*** Block opens ***

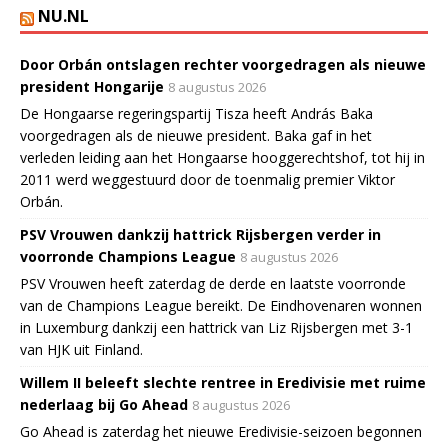
NU.NL
Door Orbán ontslagen rechter voorgedragen als nieuwe
president Hongarije
8 augustus 2026
De Hongaarse regeringspartij Tisza heeft András Baka
voorgedragen als de nieuwe president. Baka gaf in het
verleden leiding aan het Hongaarse hooggerechtshof, tot hij in
2011 werd weggestuurd door de toenmalig premier Viktor
Orbán.
PSV Vrouwen dankzij hattrick Rijsbergen verder in
voorronde Champions League
8 augustus 2026
PSV Vrouwen heeft zaterdag de derde en laatste voorronde
van de Champions League bereikt. De Eindhovenaren wonnen
in Luxemburg dankzij een hattrick van Liz Rijsbergen met 3-1
van HJK uit Finland.
Willem II beleeft slechte rentree in Eredivisie met ruime
nederlaag bij Go Ahead
8 augustus 2026
Go Ahead is zaterdag het nieuwe Eredivisie-seizoen begonnen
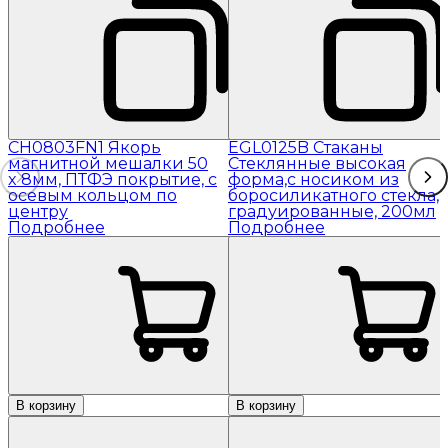
CH0803FN1 Якорь
EGL0125B Стаканы
магнитной мешалки 50
Стеклянные высокая
x 8мм, ПТФЭ покрытие, с
форма,с носиком из
осевым кольцом по
боросиликатного стекла,
центру
градуированные, 200мл
Подробнее
Подробнее
В корзину
В корзину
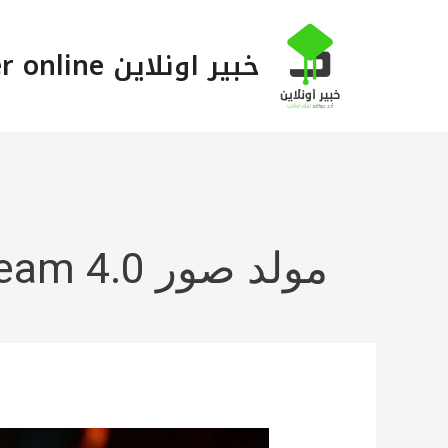
خطي
لى
خبير اونلاين Khabeer online
لمحتوى
مولد صور Seedream 4.0 المجاني بواسطة ByteDance
مولد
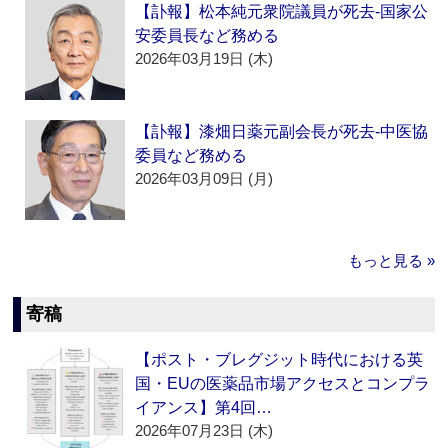
【訃報】松本純元衆院議員が死去‐国家公
安委員長など務める
2026年03月19日 (木)
【訃報】漆畑日薬元副会長が死去‐中医協
委員など務める
2026年03月09日 (月)
もっと見る »
寄稿
【ポスト・ブレグジット時代における英
国・EUの医薬品市場アクセスとコンプラ
イアンス】第4回…
2026年07月23日 (木)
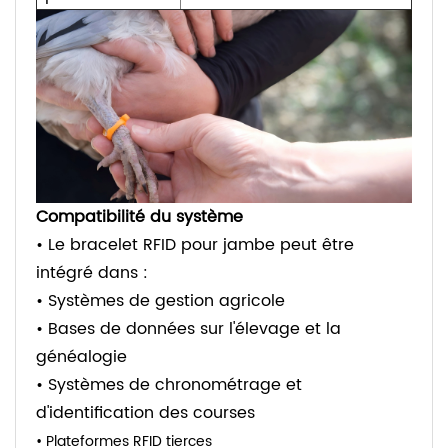
Compatibilité du système
• Le bracelet RFID pour jambe peut être
intégré dans :
• Systèmes de gestion agricole
• Bases de données sur l'élevage et la
généalogie
• Systèmes de chronométrage et
d'identification des courses
•
Plateformes RFID tierces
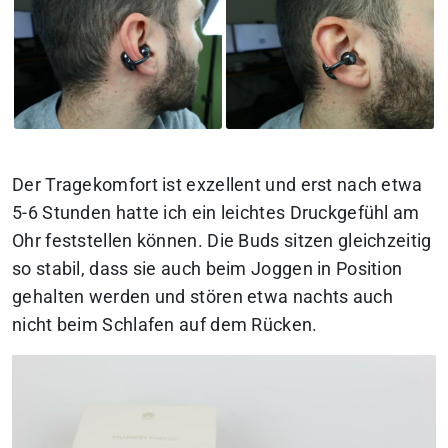
Der Tragekomfort ist exzellent und erst nach etwa
5-6 Stunden hatte ich ein leichtes Druckgefühl am
Ohr feststellen können. Die Buds sitzen gleichzeitig
so stabil, dass sie auch beim Joggen in Position
gehalten werden und stören etwa nachts auch
nicht beim Schlafen auf dem Rücken.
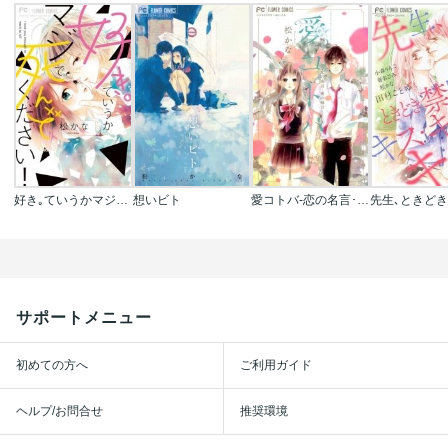
好き｡ていうかマジで死んでください!
想いビト
愛コトバ-恋の名言･愛の格言-
サポートメニュー
初めての方へ
ご利用ガイド
ヘルプ/お問合せ
推奨環境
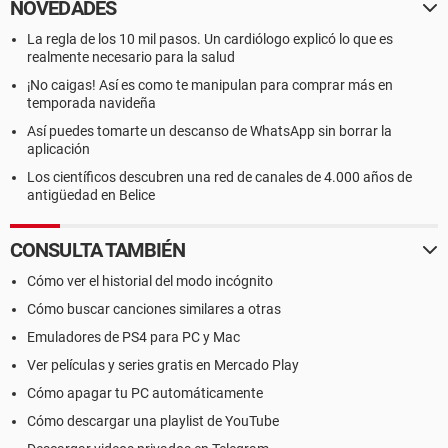
NOVEDADES
La regla de los 10 mil pasos. Un cardiólogo explicó lo que es
realmente necesario para la salud
¡No caigas! Así es como te manipulan para comprar más en
temporada navideña
Así puedes tomarte un descanso de WhatsApp sin borrar la
aplicación
Los científicos descubren una red de canales de 4.000 años de
antigüedad en Belice
CONSULTA TAMBIÉN
Cómo ver el historial del modo incógnito
Cómo buscar canciones similares a otras
Emuladores de PS4 para PC y Mac
Ver películas y series gratis en Mercado Play
Cómo apagar tu PC automáticamente
Cómo descargar una playlist de YouTube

*** Block closes ***

A copy of each line above that holds the word "League" is the expected answer.

# YOUR SOLUTION:
voorronde Champions League
van de Champions League bereikt. De Eindhovenaren wonnen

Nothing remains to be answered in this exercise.